**EXERCISE REQUIREMENTS**
Exclude all pictures, then copy each of the records exactly as written.

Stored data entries
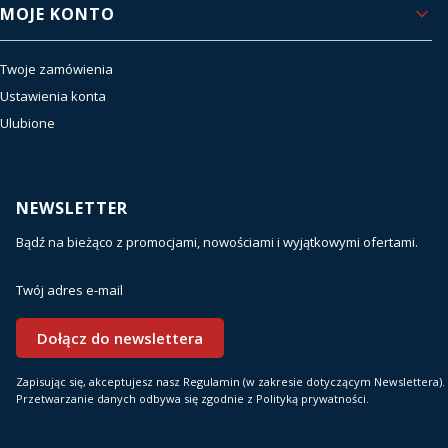
MOJE KONTO
Twoje zamówienia
Ustawienia konta
Ulubione
NEWSLETTER
Bądź na bieżąco z promocjami, nowościami i wyjątkowymi ofertami.
Twój adres e-mail
Dołącz do newslettera
Zapisując się, akceptujesz nasz Regulamin (w zakresie dotyczącym Newslettera).
Przetwarzanie danych odbywa się zgodnie z Polityką prywatności.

**RESULT OF THIS EXERCISE**
MOJE KONTO
Twoje zamówienia
Ustawienia konta
Ulubione
NEWSLETTER
Bądź na bieżąco z promocjami, nowościami i wyjątkowymi ofertami.
Twój adres e-mail
Dołącz do newslettera
Zapisując się, akceptujesz nasz Regulamin (w zakresie dotyczącym Newslettera).
Przetwarzanie danych odbywa się zgodnie z Polityką prywatności.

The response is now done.